WINNIPEG — A new exhibit at the Royal Aviation Museum of Western Canada offers a glimpse of the not-so-distant past of air travel. Like when you could smoke on an airplane. And when airlines handed out free stuff to passengers, all of whom were well-heeled.
The museum, adjacent to Winnipeg’s James Armstrong Richardson International Airport, is showcasing about 70 items — most of them produced for now-defunct Canadian airlines — in its Airline Memorabilia display, which runs until the end of the year.
There’s everything from Canadian Pacific Air Lines swizzle sticks and a Trans-Canada Airlines pen set to a Transair overnight bag containing toothbrush and toothpaste, tissue paper, a hair brush and a couple of mini-bars of soap.

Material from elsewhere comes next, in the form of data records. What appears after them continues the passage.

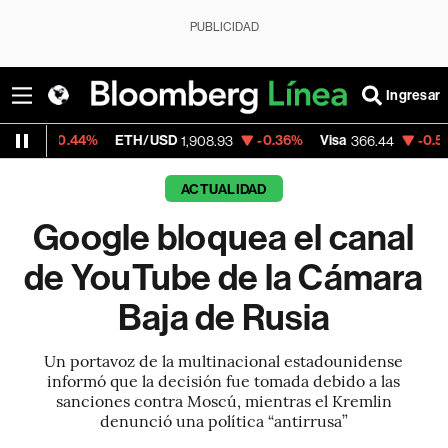
PUBLICIDAD
Ingresar
4%
ETH/USD
-0.36%
Visa
-0.57%
Mercado
1,908.93
366.44
ACTUALIDAD
Google bloquea el canal
de YouTube de la Cámara
Baja de Rusia
Un portavoz de la multinacional estadounidense
informó que la decisión fue tomada debido a las
sanciones contra Moscú, mientras el Kremlin
denunció una política “antirrusa”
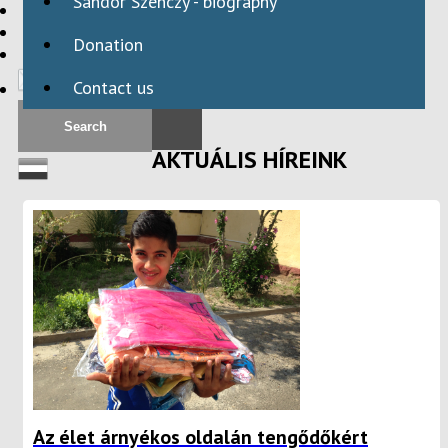
Sándor Szenczy - biography
HBAID
DOMESTIC PROGRAMS
Donation
INTERNATIONAL PROGRAMS
Contact us
AKTUÁLIS HÍREINK
Az élet árnyékos oldalán tengődőkért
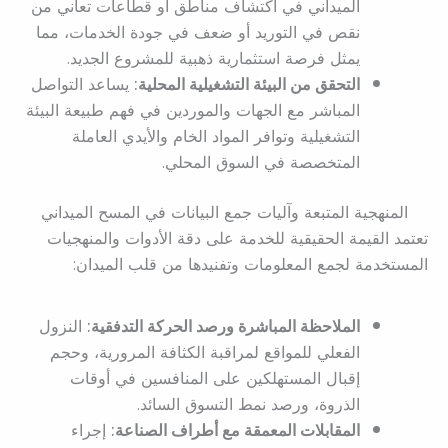
الميداني في اكتشاف مناطق أو قطاعات تعاني من
نقص في التوريد أو ضعف في جودة الخدمات، مما
يمثل فرصة استثمارية ذهبية للمشروع الجديد.
التحقق من البيئة التشغيلية المحلية:
يساعد التواصل
المباشر مع الجهات والموردين في فهم طبيعة البيئة
التشغيلية وتوافر المواد الخام والأيدي العاملة
المتخصصة في السوق المحلي.
المنهجية المتبعة وآليات جمع البيانات في المسح الميداني
تعتمد القيمة الحقيقية للخدمة على دقة الأدوات والمنهجيات
المستخدمة لجمع المعلومات وتفنيدها من قلب الميدان:
الملاحظة المباشرة ورصد الحركة التدفقية:
النزول
الفعلي للمواقع لمراقبة الكثافة المرورية، وحجم
إقبال المستهلكين على المنافسين في أوقات
الذروة، ورصد نمط التسوق السائد.
المقابلات المعمقة مع أطراف الصناعة:
إجراء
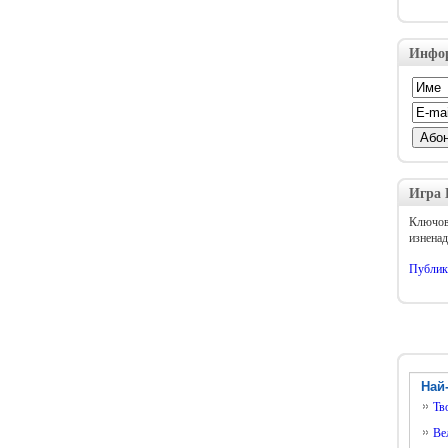
Инфо
Игра
Ключов
изнена
Публик
Най
Тв
Ве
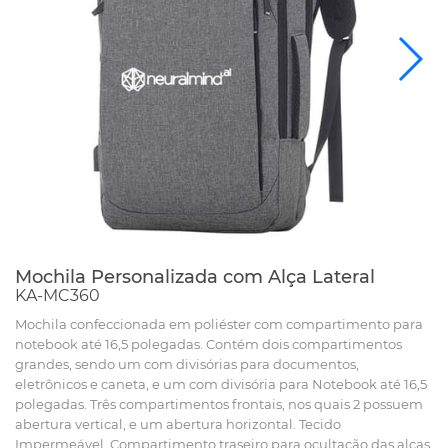
Mochila Personalizada com Alça Lateral
KA-MC360
Mochila confeccionada em poliéster com compartimento para
notebook até 16,5 polegadas. Contém dois compartimentos
grandes, sendo um com divisórias para documentos,
eletrônicos e caneta, e um com divisória para Notebook até 16,5
polegadas. Três compartimentos frontais, nos quais 2 possuem
abertura vertical, e um abertura horizontal. Tecido
Impermeável. Compartimento traseiro para ocultação das alças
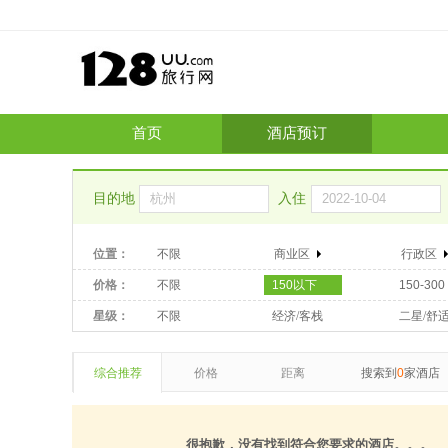
首页
酒店预订
目的地
入住
位置：
不限
商业区
行政区
价格：
不限
150以下
150-300
星级：
不限
经济/客栈
二星/舒
综合推荐
价格
距离
搜索到
0
家酒店
很抱歉，没有找到符合您要求的酒店。。。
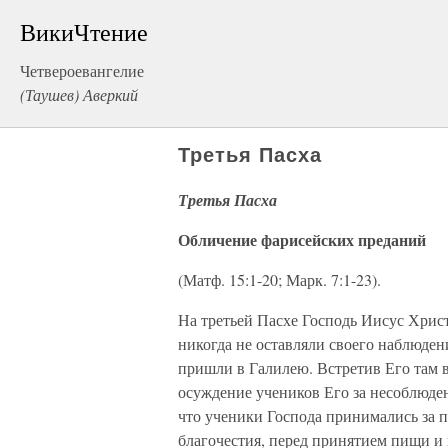
ВикиЧтение
Четвероевангелие
(Таушев) Аверкий
Третья Пасха
Третья Пасха
Обличение фарисейских преданий
(Матф. 15:1-20; Марк. 7:1-23).
На третьей Пасхе Господь Иисус Хрис
никогда не оставляли своего наблюден
пришли в Галилею. Встретив Его там 
осуждение учеников Его за несоблюде
что ученики Господа принимались за 
благочестия, перед принятием пищи и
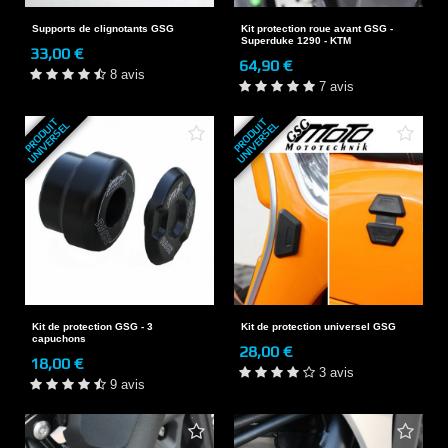
Supports de clignotants GSG
Kit protection roue avant GSG -
Superduke 1290 - KTM
33,00 €
64,90 €
8 avis
7 avis
P
R
O
D
U
T
U
N
I
V
E
R
S
E
P
R
O
D
U
T
U
N
I
V
E
R
S
E
I
L
I
L
Kit de protection GSG - 3
Kit de protection universel GSG
capuchons
28,00 €
18,00 €
3 avis
9 avis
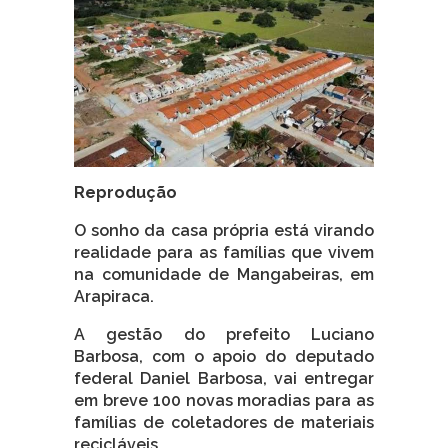
Reprodução
O sonho da casa própria está virando
realidade para as famílias que vivem
na comunidade de Mangabeiras, em
Arapiraca.
A gestão do prefeito Luciano
Barbosa, com o apoio do deputado
federal Daniel Barbosa, vai entregar
em breve 100 novas moradias para as
famílias de coletadores de materiais
recicláveis.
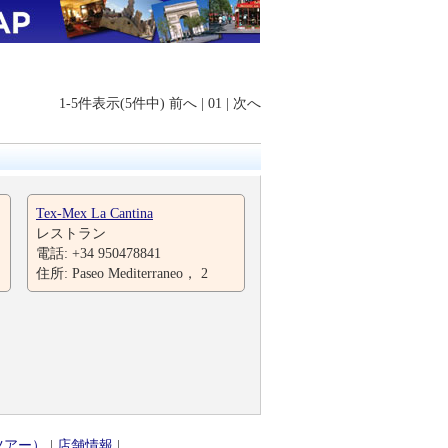
1-5件表示(5件中)
前へ
|
01
|
次へ
Tex-Mex La Cantina
レストラン
電話: +34 950478841
住所: Paseo Mediterraneo， 2
ツアー）
|
店舗情報
|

A ceramic ash tray from the mid-1960s features Canadian Pacific’s stylized geese logo. As dated as the item may seem today, first-class lounges on airplanes actually had ash trays on tables, said Paul Balcaen, the museum’s exhibits co-ordinator.
Freebies were also once common practice: “They were good PR for the airlines,” he said.
“If you were flying to Europe you would get perfume, cologne, all the fancy toiletries, in a beautiful box with a nice decal on it,” Balcaen said, describing a piece of 1950s Trans-Canada Airlines swag on display.
Other souvenirs shown include a Canadian Pacific golf ball and golf tees, and a flight attendant doll that the airline would give to children.
“Back in the 1940s and ’50s it was very expensive to fly,” Balcaen said.
“To try to lure the more affluent population to fly instead of taking the train, airlines would offer little bonus items, blankets and all kinds of things, that people could keep.”
There were other key differences between air travel then and now.
“The service in those days was so much better,” Balcaen said. In particular, Canadian Pacific, which operated until 1987, had “this amazing reputation for offering really good service.”
“And back then, of course, the meals were delicious,” he added.
Pacific Western Airlines, Canadian Airlines International and Wardair – all now just distant memories – are also represented in the exhibit, which highlights a small selection of material from the museum’s archives.
Air Canada, which was called Trans-Canada Airlines until the name was changed in 1965, is featured as well, with such oddball memorabilia as oven mitts and a stainless-steel coffee pot once used by its flight attendants.